While initially it may look like an easy solution to use licensing agreements to identify financial instruments referencing benchmarks, it is neither practical nor enforceable for the administrator.

There are numerous types of business arrangements incorporated in licensing agreements. Some licens-ing arrangements include the product type or notional amounts invested while others do not give that specification. There is also no uniformity of disclosure of date and period and the benchmark administrator does not have the regulatory authority to compel the product provider to disclose the information. In fact, this is most difficult for completely independent administrators who do not issue products and do not know the end investors or the exact type of product structure they invest

Q8: Do you agree with the criteria proposed? Do you consider that additional criteria should be included in the technical advice?

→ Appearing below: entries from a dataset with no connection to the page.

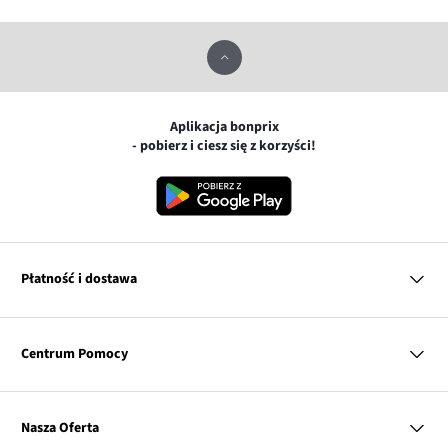
Aplikacja bonprix
- pobierz i ciesz się z korzyści!
Płatność i dostawa
MasterCard
Centrum Pomocy
Płatność online (PayU)
VISA
BLIK
Pytania i odpowiedzi
Google pay
Dostawa i płatność
Nasza Oferta
Zwroty i reklamacje
Apple pay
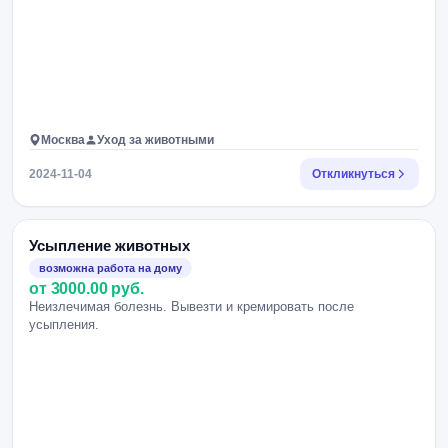
Москва
Уход за животными
2024-11-04
Откликнуться
Усыпление животных
возможна работа на дому
от 3000.00 руб.
Неизлечимая болезнь. Вывезти и кремировать после
усыпления.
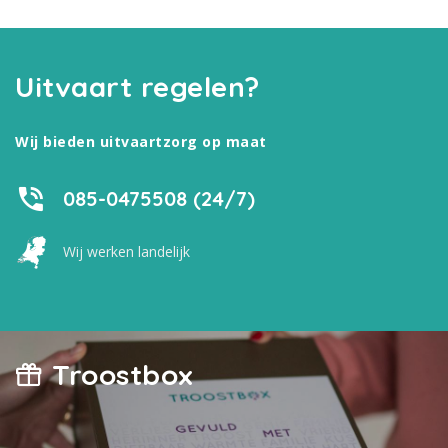
Uitvaart regelen?
Wij bieden uitvaartzorg op maat
085-0475508 (24/7)
Wij werken landelijk
Troostbox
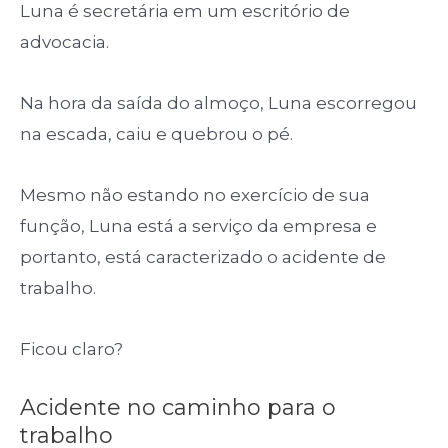
Luna é secretária em um escritório de
advocacia.
Na hora da saída do almoço, Luna escorregou
na escada, caiu e quebrou o pé.
Mesmo não estando no exercício de sua
função, Luna está a serviço da empresa e
portanto, está caracterizado o acidente de
trabalho.
Ficou claro?
Acidente no caminho para o
trabalho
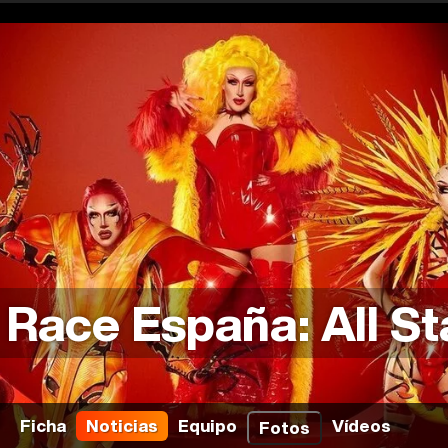
 Race España: All St
Ficha
Noticias
Equipo
Vídeos
Fotos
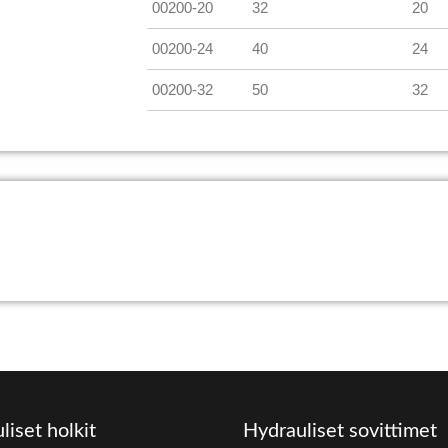
00200-20
32
20
00200-24
40
24
00200-32
50
32
liset holkit
Hydrauliset sovittimet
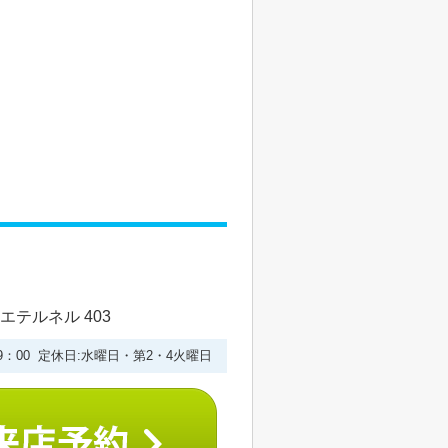
エテルネル 403
19：00 定休日:水曜日・第2・4火曜日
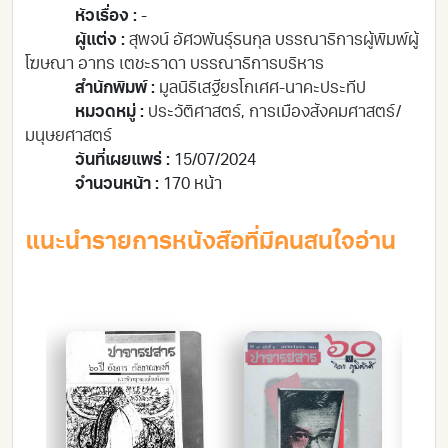
หัวเรื่อง :
-
ผู้แต่ง :
สุพจน์ อัศวพันธุ์ธนกุล บรรณาธิการผู้พิมพ์ผู้
โฆษณา อาทร เตชะธาดา บรรณาธิการบริหาร
สำนักพิมพ์ :
มูลนิธิเสฐียรโกเศศ-นาคะประทีป
หมวดหมู่ :
ประวัติศาสตร์
,
การเมือง
สังคมศาสตร์/
มนุษยศาสตร์
วันที่เผยแพร่ :
15/07/2024
จำนวนหน้า :
170 หน้า
แนะนำรายการหนังสือที่มีคนสนใจอ่าน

In principle we agree with the criteria.

Q9: Do you think that the concept of “significant share of” should be further developed in terms of percentages or ranges of values expressed in percentages, to be used for (some of) the criteria based on quantitative data? If yes, could you propose percentages of reference, or ranges of values ex-pressed in percentages, to be used for one or more of the proposed criteria?

IIA understands and agrees that flexibility is needed in the “significant share” concept. However, IIA is concerned that an un-level playing field could result across the different EU NCAs? We would suggest some level of consistency across EU NCA regulators.

Q10: Do you agree with the suggested indicators for objective reasons for endorsement of third-country benchmarks?

Given the interconnectedness of the world and the fact that most benchmarks are provided by global administrators, the concept of where an administrator is headquartered seems out of date, but we do appreciate ESMA’s acknowledgement expertise may exist elsewhere. Most of the benchmarks in exist-ence are created by global benchmark providers because investors require consistency in administration across the world. IIA is concerned that ESMA may be creating a hierarchy of options preferencing recogni-tion over endorsement. We do not find this interpretation in the reading of the level 1 text and in fact, Recital 44 of the Regulation supports our view. In ESMA’s discussion paper, paragraph 309 also supports the concept of “parallel regimes”. We believe endorsement is a valuable option and best serves the inter-ests of EU investors.

Q11: Do you agree with the criteria, included in the draft technical advice, that NCAs should use when assessing whether the transitional provisions could apply to a non-compliant benchmark? Could you suggest additional criteria?

In principle we agree and do not suggest any additional criteria. We realize that an exhaustive list of criteria is probably not possible for all possible situations. However, we do not agree with ESMA on the current wording regarding transitioning of a benchmark to another benchmark administrator. The current wording could mean the non-compliant benchmark administrators would submit its IP rights to another administrator. This is neither reasonable nor appropriate because it may still be used outside the EU. The IP may have value outside of the EU and would be viewed as de facto disappropriation.

One way of handling this would be to amend draft Technical Advise on transitional provisions, where bullet points 2 to 5 should read: “whether the transitioning of assets referencing the benchmark in question to a similar but compliant benchmark provided by another administrator would lead to substantial change in the benchmark.”